__PROBLEM REQUIREMENTS__:
Select all lines in the records that include "Temps".

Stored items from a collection
•••••
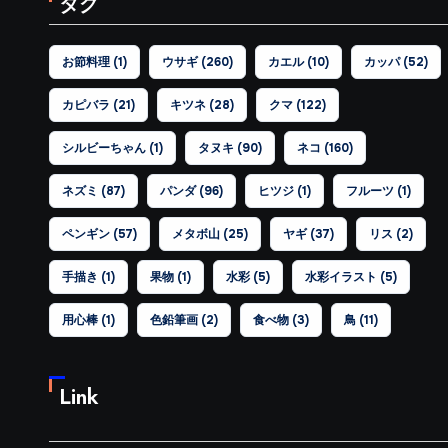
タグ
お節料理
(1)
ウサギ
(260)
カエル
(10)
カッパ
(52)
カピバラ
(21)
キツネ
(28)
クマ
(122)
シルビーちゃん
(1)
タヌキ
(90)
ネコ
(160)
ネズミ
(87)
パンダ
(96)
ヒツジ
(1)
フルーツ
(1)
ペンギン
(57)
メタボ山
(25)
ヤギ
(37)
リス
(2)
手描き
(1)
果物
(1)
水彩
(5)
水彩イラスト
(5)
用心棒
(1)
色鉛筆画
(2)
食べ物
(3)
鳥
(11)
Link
•••••
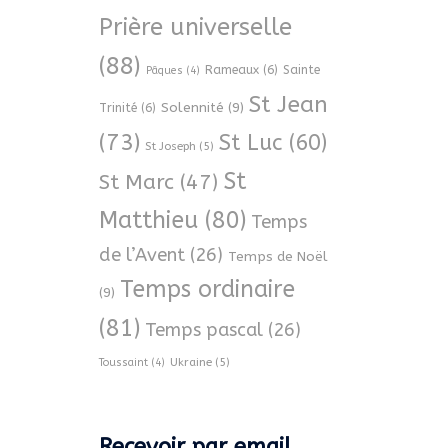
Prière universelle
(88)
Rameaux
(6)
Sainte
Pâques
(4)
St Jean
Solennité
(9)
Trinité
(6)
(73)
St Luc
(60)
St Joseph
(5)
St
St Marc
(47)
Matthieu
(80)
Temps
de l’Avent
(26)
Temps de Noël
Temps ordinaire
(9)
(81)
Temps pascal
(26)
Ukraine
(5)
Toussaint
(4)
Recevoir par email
•••••
__ANSWER TO THIS TASK__:
Temps
Temps de Noël
Temps ordinaire
Temps pascal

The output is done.